Only 50% of our patients had 1 or more adverse events, and these were usually not serious. This contrasts with results reported from a study of adult RA, in which 95% of patients had at least 1 adverse event (5).

Several blind controlled studies with both etanercept and infliximab have demonstrated a significantly higher rate of infections, including tuberculosis and opportunistic infections, in adults with RA. Varicella complications and streptococcal sepsis with disseminated intravascular coagulation have been reported in children receiving etanercept. We monitored our patients carefully for possible infections, but we recorded only a few mild infections of the upper respiratory tract or the urinary tract, which were easily managed with antimicrobial therapy.

Another concern with monoclonal antibody therapy is the potential formation of antibodies that neutralize the therapeutic agent, thereby limiting its long-term efficacy or causing allergic reactions during retreatment (16). The most common adverse events in our study were the infusion reactions, which were observed in 29% of patients. The response to human antichimeric antibodies was not measured in our patients.

TNFα blockade, either with infliximab or with etanercept, in patients with RA as well as in those with Crohn's disease, is associated with the development of autoantibodies (ANAs and/or anti-dsDNA antibodies) (16) rarely associated with the development of lupus-like syndrome. In our population, only 2 girls developed low titers of anti-dsDNA antibodies without any autoimmune disease. During followup of therapy at months 12 and 16, the autoantibodies had spontaneously disappeared.

Only 1 previous controlled clinical trial (6) and 1 prospective open observational study (7) demonstrated the clinical benefit of TNFα-neutralizing therapy with a recombinant human TNF receptor (p75)–Fc fusion protein (etanercept) in pediatric patients with active polyarticular JIA. Our study is the first to show the clinical benefit of a different TNFα-neutralizing therapy with a chimeric (human and murine) monoclonal antibody against TNFα (infliximab) in patients with JIA. Similar results for the efficacy and safety of infliximab in JIA have been described in preliminary reports by 2 other groups of investigators (17, 18). In our study, therapy with infliximab (repeated IV infusions) in combination with MTX produced rapid, marked, and sustained clinical improvement in JIA with a polyarticular course (regardless of the type of onset). The results of our study confirm that TNFα antagonism is a valid approach to treating JIA with a polyarticular course even in long-lasting, refractory, and still-active disease.

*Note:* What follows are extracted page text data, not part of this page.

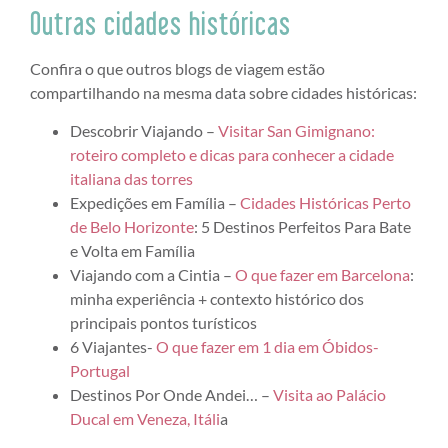
Outras cidades históricas
Confira o que outros blogs de viagem estão
compartilhando na mesma data sobre cidades históricas:
Descobrir Viajando –
Visitar San Gimignano:
roteiro completo e dicas para conhecer a cidade
italiana das torres
Expedições em Família –
Cidades Históricas Perto
de Belo Horizonte
: 5 Destinos Perfeitos Para Bate
e Volta em Família
Viajando com a Cintia –
O que fazer em Barcelona
:
minha experiência + contexto histórico dos
principais pontos turísticos
6 Viajantes-
O que fazer em 1 dia em Óbidos-
Portugal
Destinos Por Onde Andei… –
Visita ao Palácio
Ducal em Veneza, Itáli
a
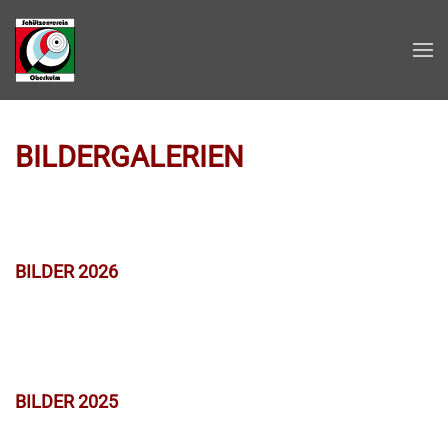
Zum Hauptinhalt springen
BILDERGALERIEN
BILDER 2026
BILDER 2025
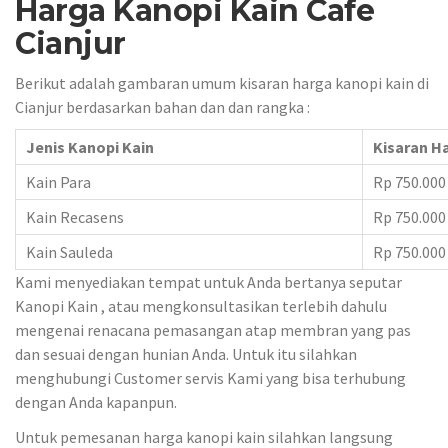
Harga Kanopi Kain Cafe
Cianjur
Berikut adalah gambaran umum kisaran harga kanopi kain di
Cianjur berdasarkan bahan dan dan rangka :
Jenis Kanopi Kain
Kisaran H
Kain Para
Rp 750.000
Kain Recasens
Rp 750.000
Kain Sauleda
Rp 750.000
Kami menyediakan tempat untuk Anda bertanya seputar
Kanopi Kain , atau mengkonsultasikan terlebih dahulu
mengenai renacana pemasangan atap membran yang pas
dan sesuai dengan hunian Anda. Untuk itu silahkan
menghubungi Customer servis Kami yang bisa terhubung
dengan Anda kapanpun.
Untuk pemesanan harga kanopi kain silahkan langsung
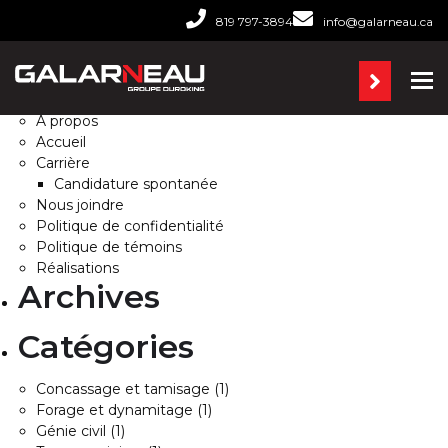
Rechercher :
819 797-3894
info@galarneau.ca
Pages
Ba
À propos
Accueil
Carrière
Candidature spontanée
Nous joindre
Politique de confidentialité
Politique de témoins
Réalisations
Archives
Catégories
Concassage et tamisage
(1)
Forage et dynamitage
(1)
Génie civil
(1)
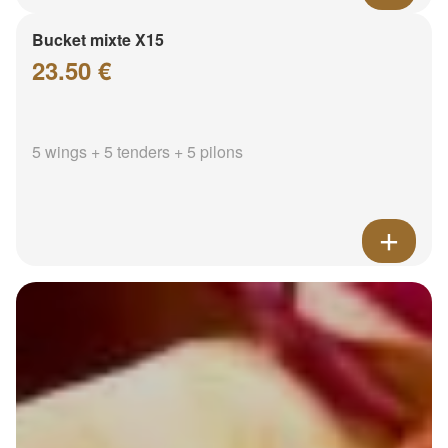
Bucket mixte X15
23.50 €
5 wings + 5 tenders + 5 pilons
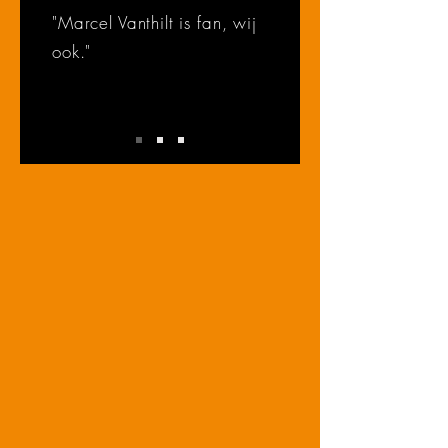
"Marcel Vanthilt is fan, wij
ook."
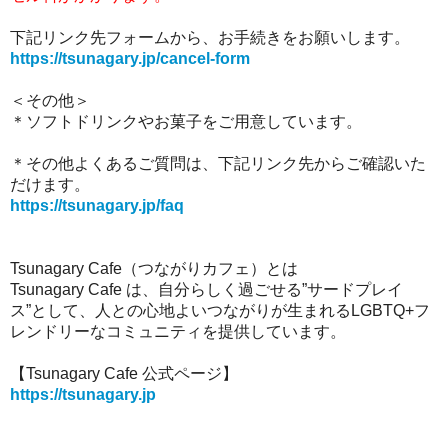
下記リンク先フォームから、お手続きをお願いします。
https://tsunagary.jp/cancel-form
＜その他＞
＊
ソフトドリンクやお菓子をご用意しています。
＊その他よくあるご質問は、下記リンク先からご確認いた
だけます。
https://tsunagary.jp/faq
Tsunagary Cafe（つながりカフェ）とは
Tsunagary Cafe は、自分らしく過ごせる”サードプレイ
ス”として、人との心地よいつながりが生まれるLGBTQ+フ
レンドリーなコミュニティを提供しています。
【Tsunagary Cafe 公式ページ】
https://tsunagary.jp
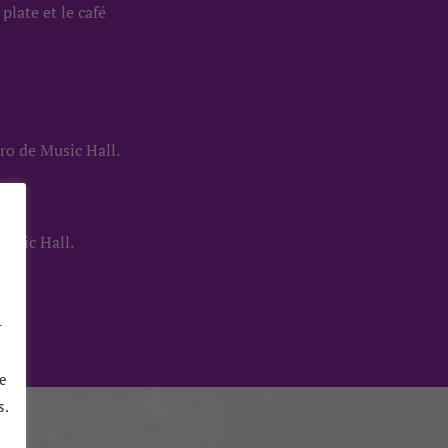
plate et le café
ro de Music Hall.
Music Hall.
r
e
s.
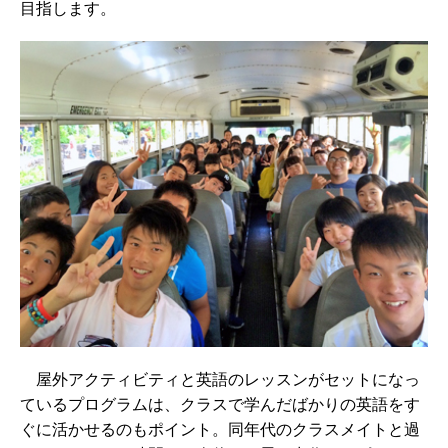
目指します。
屋外アクティビティ
と英語のレッスンがセットになっ
ているプログラムは、クラスで学んだばかりの英語をす
ぐに活かせるのもポイント。同年代のクラスメイトと過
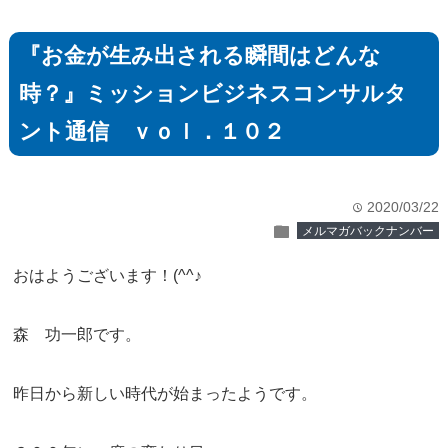
『お金が生み出される瞬間はどんな
時？』ミッションビジネスコンサルタ
ント通信 ｖｏｌ．１０２
2020/03/22
time
folder
メルマガバックナンバー
おはようございます！(^^♪
森 功一郎です。
昨日から新しい時代が始まったようです。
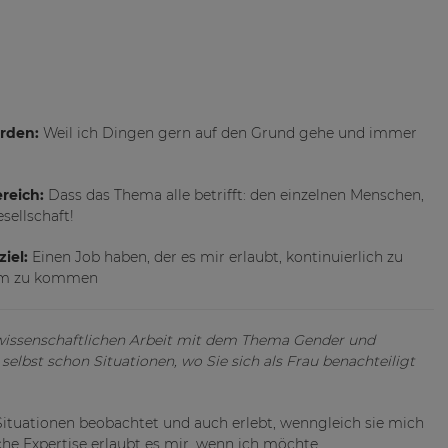
orden:
Weil ich Dingen gern auf den Grund gehe und immer
ereich:
Dass das Thema alle betrifft: den einzelnen Menschen,
sellschaft!
ziel:
Einen Job haben, der es mir erlaubt, kontinuierlich zu
erum zu kommen
r wissenschaftlichen Arbeit mit dem Thema Gender und
 selbst schon Situationen, wo Sie sich als Frau benachteiligt
Situationen beobachtet und auch erlebt, wenngleich sie mich
he Expertise erlaubt es mir, wenn ich möchte,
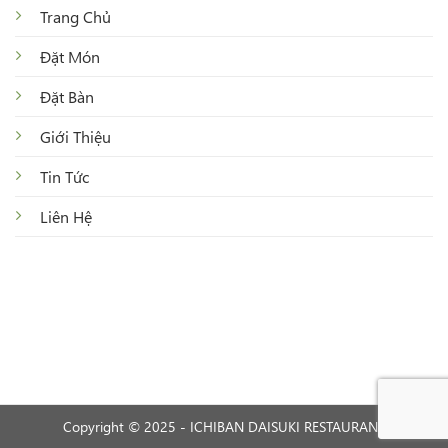
Trang Chủ
Đặt Món
Đặt Bàn
Giới Thiệu
Tin Tức
Liên Hệ
Copyright © 2025 - ICHIBAN DAISUKI RESTAURANT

The majority of our patients were young adults with persistently active JIA (only 5 patients were of pediatric age). Since the pathogenetic mechanisms are presumably the same both in children and in young adults with JIA, we can therefore expect similar or better efficacy results with infliximab treatment in children with earlier stages of disease than in young adults with more advanced stages of disease.

In conclusion, if the significant clinical benefit and safety of infliximab observed in our pilot study could be sustained by long-term therapy, this therapeutic approach could be a valid option in patients with active polyarticular JIA who have not had an adequate response to MTX alone. A controlled multicenter clinical trial is needed.